### Your objective:
Retype, word for word, every line of the records below starting at the one that contains "24 DICIEMBRE, 2024" and ending at the one that contains "et le logo du triangle CANADIAN TIRE sont des"; include both of those lines and nothing more.

Dataset entries:
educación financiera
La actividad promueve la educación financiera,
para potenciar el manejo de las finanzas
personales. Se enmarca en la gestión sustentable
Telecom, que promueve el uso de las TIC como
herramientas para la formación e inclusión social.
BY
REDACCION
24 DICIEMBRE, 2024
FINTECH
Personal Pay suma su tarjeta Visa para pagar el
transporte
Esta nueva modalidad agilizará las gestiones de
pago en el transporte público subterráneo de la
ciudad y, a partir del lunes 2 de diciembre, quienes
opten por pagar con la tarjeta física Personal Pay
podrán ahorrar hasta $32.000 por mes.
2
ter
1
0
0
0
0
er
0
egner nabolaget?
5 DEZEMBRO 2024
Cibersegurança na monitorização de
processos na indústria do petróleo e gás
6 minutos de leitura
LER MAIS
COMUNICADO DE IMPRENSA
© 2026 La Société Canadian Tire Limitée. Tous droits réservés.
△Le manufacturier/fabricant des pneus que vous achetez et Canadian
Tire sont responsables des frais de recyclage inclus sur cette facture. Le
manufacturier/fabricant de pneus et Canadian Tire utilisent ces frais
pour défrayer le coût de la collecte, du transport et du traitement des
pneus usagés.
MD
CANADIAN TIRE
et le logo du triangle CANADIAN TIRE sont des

==

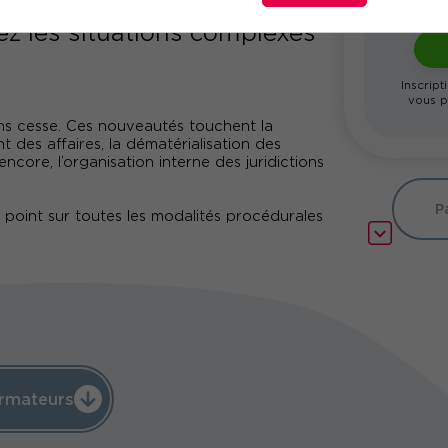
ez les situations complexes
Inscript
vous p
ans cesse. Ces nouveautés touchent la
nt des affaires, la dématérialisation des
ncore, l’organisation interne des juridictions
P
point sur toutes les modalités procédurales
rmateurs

### Answer:
24 DICIEMBRE, 2024
FINTECH
Personal Pay suma su tarjeta Visa para pagar el
transporte
Esta nueva modalidad agilizará las gestiones de
pago en el transporte público subterráneo de la
ciudad y, a partir del lunes 2 de diciembre, quienes
opten por pagar con la tarjeta física Personal Pay
podrán ahorrar hasta $32.000 por mes.
2
ter
1
0
0
0
0
er
0
egner nabolaget?
5 DEZEMBRO 2024
Cibersegurança na monitorização de
processos na indústria do petróleo e gás
6 minutos de leitura
LER MAIS
COMUNICADO DE IMPRENSA
© 2026 La Société Canadian Tire Limitée. Tous droits réservés.
△Le manufacturier/fabricant des pneus que vous achetez et Canadian
Tire sont responsables des frais de recyclage inclus sur cette facture. Le
manufacturier/fabricant de pneus et Canadian Tire utilisent ces frais
pour défrayer le coût de la collecte, du transport et du traitement des
pneus usagés.
MD
CANADIAN TIRE
et le logo du triangle CANADIAN TIRE sont des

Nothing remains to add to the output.